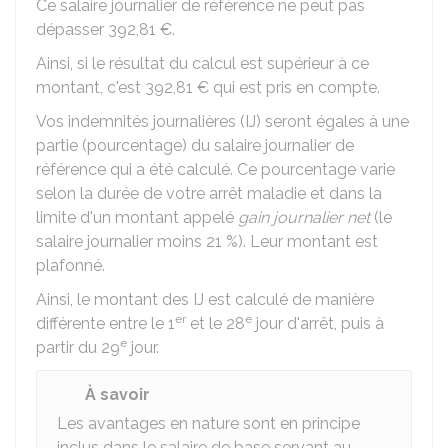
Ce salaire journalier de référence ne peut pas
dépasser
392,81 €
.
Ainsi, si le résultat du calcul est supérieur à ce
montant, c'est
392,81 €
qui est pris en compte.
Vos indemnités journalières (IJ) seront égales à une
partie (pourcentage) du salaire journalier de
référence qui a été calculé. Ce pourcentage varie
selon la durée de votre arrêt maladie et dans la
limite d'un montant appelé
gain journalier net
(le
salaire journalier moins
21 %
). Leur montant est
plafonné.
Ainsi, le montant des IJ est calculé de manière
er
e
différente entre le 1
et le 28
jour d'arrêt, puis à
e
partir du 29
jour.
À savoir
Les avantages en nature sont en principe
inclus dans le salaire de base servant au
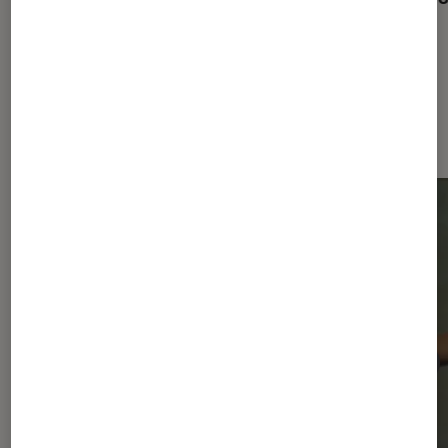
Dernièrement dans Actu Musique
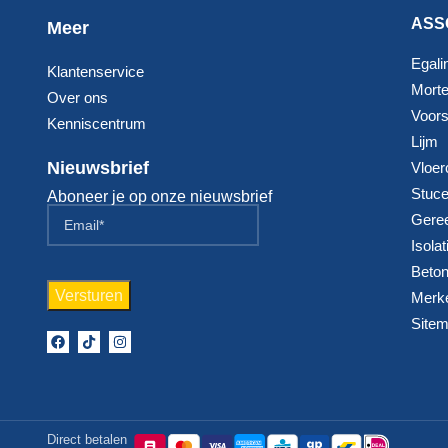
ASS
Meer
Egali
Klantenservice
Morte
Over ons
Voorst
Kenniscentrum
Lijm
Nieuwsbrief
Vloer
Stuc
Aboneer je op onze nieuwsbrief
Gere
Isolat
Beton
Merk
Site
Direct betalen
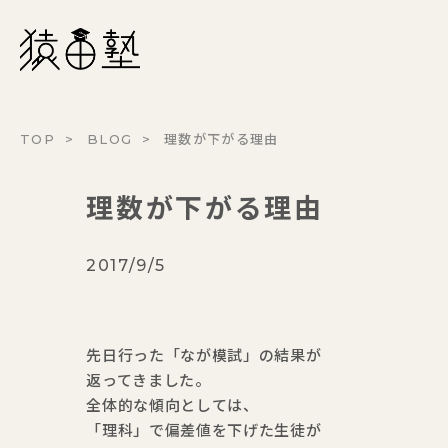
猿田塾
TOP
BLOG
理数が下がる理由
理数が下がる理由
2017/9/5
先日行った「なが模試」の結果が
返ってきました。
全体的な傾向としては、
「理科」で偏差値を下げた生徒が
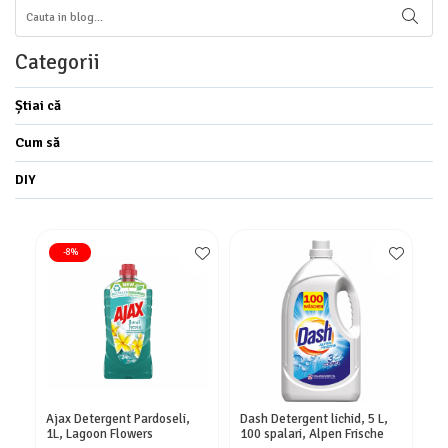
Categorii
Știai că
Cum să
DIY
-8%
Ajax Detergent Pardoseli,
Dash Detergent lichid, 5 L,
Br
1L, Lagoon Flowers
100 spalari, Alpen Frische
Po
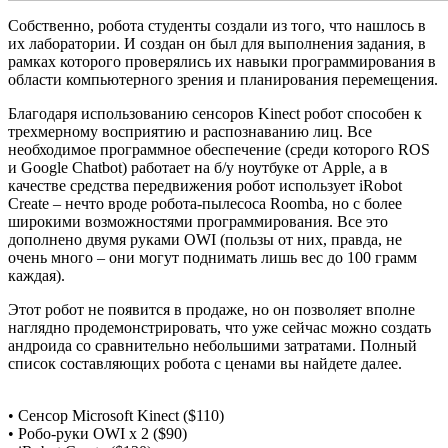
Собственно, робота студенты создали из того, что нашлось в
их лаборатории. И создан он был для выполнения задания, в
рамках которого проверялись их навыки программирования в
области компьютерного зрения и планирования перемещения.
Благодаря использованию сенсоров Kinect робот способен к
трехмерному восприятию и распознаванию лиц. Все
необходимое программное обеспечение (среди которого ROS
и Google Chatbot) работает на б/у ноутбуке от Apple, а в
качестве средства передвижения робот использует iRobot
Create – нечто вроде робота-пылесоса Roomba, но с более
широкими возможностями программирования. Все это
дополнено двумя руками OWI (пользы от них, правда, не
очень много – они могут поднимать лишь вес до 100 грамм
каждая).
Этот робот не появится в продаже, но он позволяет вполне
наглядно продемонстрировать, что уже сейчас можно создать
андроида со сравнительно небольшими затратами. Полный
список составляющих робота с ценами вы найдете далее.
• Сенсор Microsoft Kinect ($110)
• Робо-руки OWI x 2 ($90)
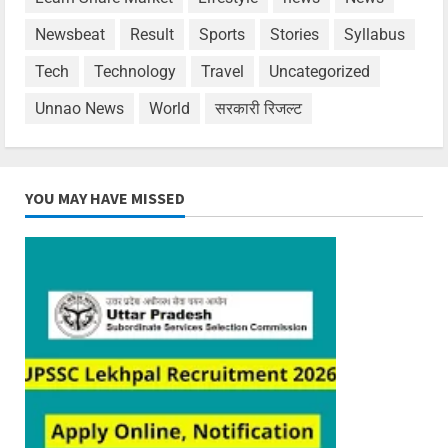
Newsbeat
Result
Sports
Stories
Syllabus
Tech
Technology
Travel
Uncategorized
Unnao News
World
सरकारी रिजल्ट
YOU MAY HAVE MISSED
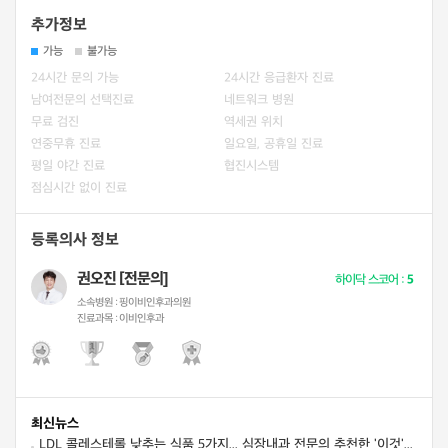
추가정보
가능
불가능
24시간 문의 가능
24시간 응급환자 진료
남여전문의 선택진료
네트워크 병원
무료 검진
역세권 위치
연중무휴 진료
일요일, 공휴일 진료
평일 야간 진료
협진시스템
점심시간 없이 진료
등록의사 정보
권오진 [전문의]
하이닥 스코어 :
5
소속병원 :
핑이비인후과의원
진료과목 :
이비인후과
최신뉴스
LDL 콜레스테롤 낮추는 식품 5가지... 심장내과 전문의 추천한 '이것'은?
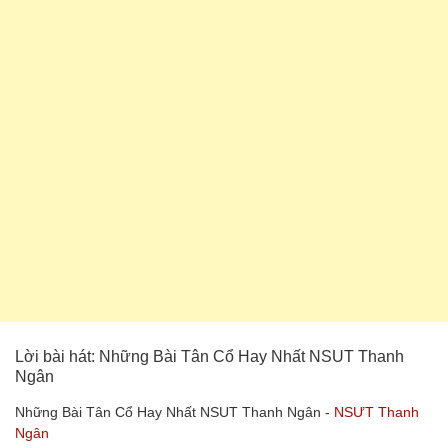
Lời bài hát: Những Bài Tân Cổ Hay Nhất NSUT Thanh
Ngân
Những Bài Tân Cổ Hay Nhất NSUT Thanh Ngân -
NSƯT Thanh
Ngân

:::::

Your assignment: Go through the listing above and quote it exactly, apart from its images.

Answer to this problem:
Ce salaire journalier de référence ne peut pas
dépasser
392,81 €
.
Ainsi, si le résultat du calcul est supérieur à ce
montant, c'est
392,81 €
qui est pris en compte.
Vos indemnités journalières (IJ) seront égales à une
partie (pourcentage) du salaire journalier de
référence qui a été calculé. Ce pourcentage varie
selon la durée de votre arrêt maladie et dans la
limite d'un montant appelé
gain journalier net
(le
salaire journalier moins
21 %
). Leur montant est
plafonné.
Ainsi, le montant des IJ est calculé de manière
er
e
différente entre le 1
et le 28
jour d'arrêt, puis à
e
partir du 29
jour.
À savoir
Les avantages en nature sont en principe
inclus dans le salaire de base servant au
Dernièrement dans Actu Musique
ASS
Meer
Egali
Klantenservice
Morte
Over ons
Voorst
Kenniscentrum
Lijm
Nieuwsbrief
Vloer
Stuc
Aboneer je op onze nieuwsbrief
Gere
Isolat
Beton
Merk
Site
Direct betalen
猿田塾
TOP
BLOG
理数が下がる理由
理数が下がる理由
2017/9/5
先日行った「なが模試」の結果が
返ってきました。
全体的な傾向としては、
「理科」で偏差値を下げた生徒が
Categorii
Știai că
Cum să
DIY
-8%
Ajax Detergent Pardoseli,
Dash Detergent lichid, 5 L,
Br
1L, Lagoon Flowers
100 spalari, Alpen Frische
Po
Собственно, робота студенты создали из того, что нашлось в
их лаборатории. И создан он был для выполнения задания, в
рамках которого проверялись их навыки программирования в
области компьютерного зрения и планирования перемещения.
Благодаря использованию сенсоров Kinect робот способен к
трехмерному восприятию и распознаванию лиц. Все
необходимое программное обеспечение (среди которого ROS
и Google Chatbot) работает на б/у ноутбуке от Apple, а в
качестве средства передвижения робот использует iRobot
Create – нечто вроде робота-пылесоса Roomba, но с более
широкими возможностями программирования. Все это
дополнено двумя руками OWI (пользы от них, правда, не
очень много – они могут поднимать лишь вес до 100 грамм
каждая).
Этот робот не появится в продаже, но он позволяет вполне
наглядно продемонстрировать, что уже сейчас можно создать
андроида со сравнительно небольшими затратами. Полный
список составляющих робота с ценами вы найдете далее.
• Сенсор Microsoft Kinect ($110)
• Робо-руки OWI x 2 ($90)
Newsbeat
Result
Sports
Stories
Syllabus
Tech
Technology
Travel
Uncategorized
Unnao News
World
सरकारी रिजल्ट
YOU MAY HAVE MISSED
추가정보
가능
불가능
24시간 문의 가능
24시간 응급환자 진료
남여전문의 선택진료
네트워크 병원
무료 검진
역세권 위치
연중무휴 진료
일요일, 공휴일 진료
평일 야간 진료
협진시스템
점심시간 없이 진료
등록의사 정보
권오진 [전문의]
하이닥 스코어 :
5
소속병원 :
핑이비인후과의원
진료과목 :
이비인후과
최신뉴스
LDL 콜레스테롤 낮추는 식품 5가지... 심장내과 전문의 추천한 '이것'은?
Lời bài hát: Những Bài Tân Cổ Hay Nhất NSUT Thanh
Ngân
Những Bài Tân Cổ Hay Nhất NSUT Thanh Ngân -
NSƯT Thanh
Ngân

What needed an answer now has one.